This was to be a leisurely day with no plans except to enjoy ourselves, the lake and maybe explore the area. After breakfast and camp chores we kicked around a couple of options for the day: Beatty portage to the north, an exploratory trip up the Loon River in the direction of Crane or East Loon Lake for fishing. We opted for East Loon with the winds picking up and driving 1-foot rollers across the lake.

East Loon is a quiet secluded lake that is separated from Loon by a shallow pinch of land. I trolled a line through here but by midday I was having little luck. Still hoping for lake trout, walleye or a bass, I kept the line in as we made a pass by several campsites to do our own mental inventory of each. The lunch spot for the day would be a campsite at the far north site at the top of the lake. What are remarkable about East Loon is its steep wooded, granite shorelines on its southern terminus that gradually give way to a northern end characterized shallow bays, swamp and reed grass. I am always amazed at how quickly the topography changes up here even on the same body of water.

Our lunch spot was one of the few dry places but its sloping grade to the waterline made it a less-than-desirable campsite.
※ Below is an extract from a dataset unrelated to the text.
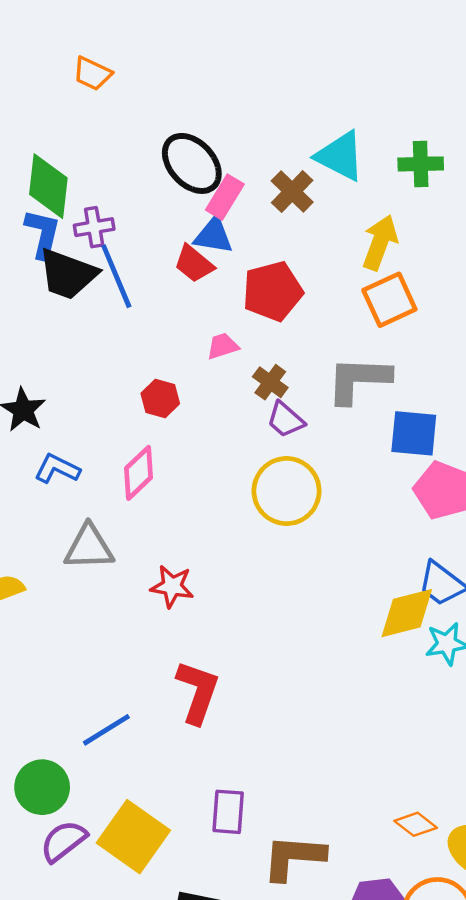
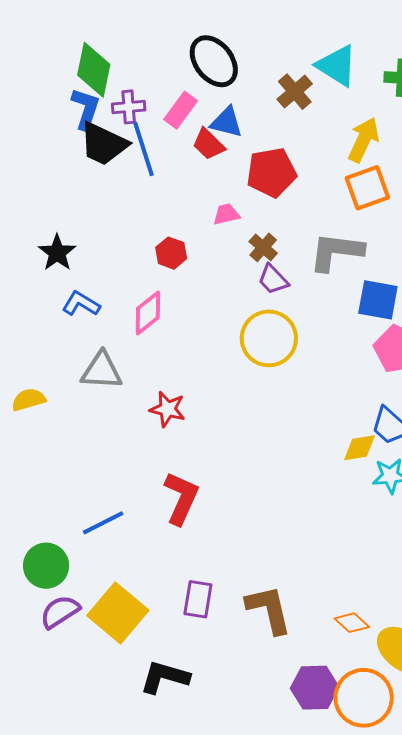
pink rectangle: (225, 197) -> (181, 110), moved
yellow diamond: (407, 613) -> (359, 448), size x0.7
brown L-shape: (294, 857) -> (269, 609), moved, turned 68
After a hearty lunch of cheese-and-crackers, sanwhiches, fruit and yoghurts, we had enough energy to fly!

Ethan Jump Loon Lake 53114

Ethan jumps for joy on East Loon, May 2015

It was however perfect if your goal was Slim Lake  the next day. The portage is a short distance down the eastern shoreline from this site.

Our paddle back to our basecamp was a bit more challenging. The wind had picked up, judging from the waves and was pushing 10 mph or so, according to the forecasts I had monitored the night before on my S.A.M.E weather radio.

East Loon campsite below narrows

East Loon campsite below narrows

 

Struggling our way back to the narrows we pulled over at a spacious, pine-needle covered site with a generous clearing and well-developed fire ring for a snack, some fishing and to let the winds abate. Finally agreeing to push on, we reloaded the canoe and shoved off into stiff headwinds. Crossing the bay to the southern shore to get some relief from the wind tunnel, I felt a tug on my line and reeled in a 12 inch pike which I released. Cruising back to our home base, I was rewarded for my persistence with one 22” northern. Disappointed with my lack of luck and skill, I was glad that we would enjoy one more fish dinner before packing up and heading home tomorrow.

That evening our kids played around the campsite, tempted back to the fire only by s’mores and hot chocolate. Watching the sun drop below the horizon we noted the lack of mosquitoes and insects. As the evening settled over us, fish were rising to snap up the meager hatching that were occurring. Tempted to grab my rod and head out, I opted for camp chores and tidying up for the next day’s pack-up. With protestations over teeth brushing and “last bathroom breaks”, my wife and I settled our little ones into the cozy Kelty Salida 4 tent to read stories we had brought along and slip off into a deep slumber.

Day 4: Sunny Day with a Small Surprise
A windless morning of glorious sunshine greeted us when we awoke. Our last breakfast in the backcountry was a feast of banana-cinnamon pancakes topped with maple syrup, scrambled eggs on the side. The last of the bacon was also devoured. No need to save it now. We would need the energy for the portages. A familiar whine startled us as tiny winged-insects fluttered up from the forest floor. Time to leave! After coffee and clean-up, we pushed off about 9:30 with still waters and building sunshine.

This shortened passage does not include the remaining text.